It is also illustrative to compare `gcc` to commercial Alpha
compilers, such as Digital's GEM C compiler. The GEM C compiler usually
generates somewhat better code but every once in a while it creates
code much faster than `gcc`'s (this usually happens on floating
point intensive code). For this reason, some of the measurements also
include the results obtained with GEM C. This compiler was invoked as
`cc -migrate -O4 -tune ev5 -std1 -non_shared`. It's not clear what the
version of the compiler version was---it was whatever came with Digital
Unix version 3.2.

The Alpha architecture does not provide an integer division instruction. The rationale for this is that (a) such operations are relatively rare and (b) division is fundamentally of an iterative nature so implementing it in hardware is not all that much faster than a good software implementation [Alv91]. Nevertheless, there are important routines that depend on integer division. Hash-tables are a good example: computing a hash-table index typically involves dividing by an integer prime constant.

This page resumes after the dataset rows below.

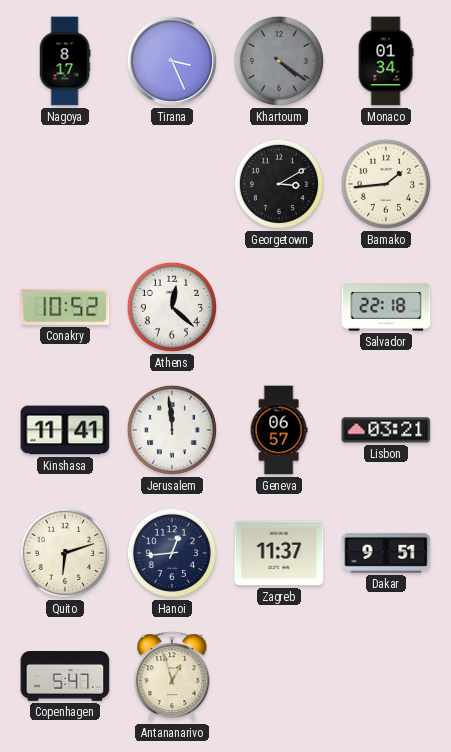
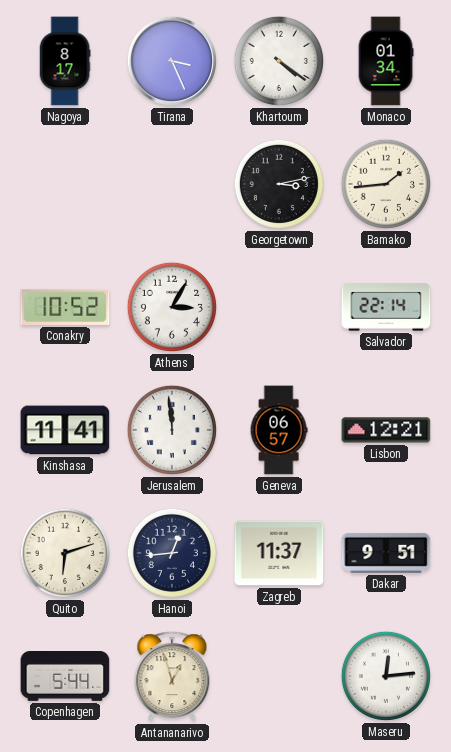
Khartoum dial: grey -> white
Georgetown: 3:10 -> 3:13
Athens: 12:22 -> 3:05
Salvador: 22:18 -> 22:14
Lisbon: 03:21 -> 12:21
Copenhagen: 5:47 -> 5:44
Maseru: none -> 12:14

There are basically two ways to avoid integer division. Either, the
integer division is replaced by a floating point division or, if the
division is by a constant, it is possible to replace the division by a
multiplication with a constant, a shift, and a correction by one
(which isn't always necessary). Floating point division may sound
like a bad idea, but the Alpha has a very fast floating point unit and
since a 32 bit integer easily fits into a `double` without loss
of precision, it works surprisingly well. Replacing a division by a
constant with a multiplication by the inverse is certainly faster,
though it's also a bit tricky since care must be taken that the result
is always accurate (off-by-one errors are particularly common).
Fortunately, for compile time constants, `gcc` takes care of this
all by itself.

To illustrate the effect this can have, we measured how long it takes
to lookup all symbols in the standard C library (`libc.so`) using
the ELF hash-table lookup algorithm (which involves one integer
division by a prime constant). With integer division, roughly 1.2
million lookups per second can be performed. Using a `double`
multiplication by the inverse of the divisor instead brings this
number up to 1.95 million lookups per second (62% improvement).
Using integer multiplication instead gives the best performance of
2.05 million lookups per second (70% improvement). Since the
performance difference between the double and the integer
multiply-by-inverse version isn't all that big, it's usually better to
use the floating pointer version. This works perfectly well as long
as the operands fit in 52 bits and avoids having to worry about
off-by-one errors.

Two parts in modern CPUs that are easy to forget about are the data
and instruction translation lookaside buffers (TLBs). The TLBs hold
the most recently accessed page table entries. TLBs are necessary
since it would be far too slow to access the page tables on every
memory access. Since each TLB entry maps an entire page (8KB with the
current Alpha chips), the TLB is usually not the limiting factor to
performance. The catch is that when a program does suffer from
excessive TLB misses, performance will go down the drain fast. In
such a case, the slow down may easily be big enough that it is
worthwhile to switch to a completely different (normally slower)
algorithm that has a better TLB behavior. For example, on the Alpha
system reading one word from each page in an array of 63 pages (504KB)
takes about 15ns per access. But doing the same in an array of 64
pages takes 65ns per access---a slowdown of more than a factor of
four! Since the second-level cache in that system is 4MB large, this
jump in access time is purely due to the data TLB.^{1}

As said above, the TLB is not usually a first-order bottleneck but a small experiment did show that a hash-table that is 50% full and exceeds the data TLB size is no faster than a more compact search tree that needs two memory accesses per lookup (the hash-table needs just one memory access but since it exceeds the TLB size, that one access is slow). In general, the TLB may be the primary bottleneck when large data sets are accessed more or less randomly and sparsely.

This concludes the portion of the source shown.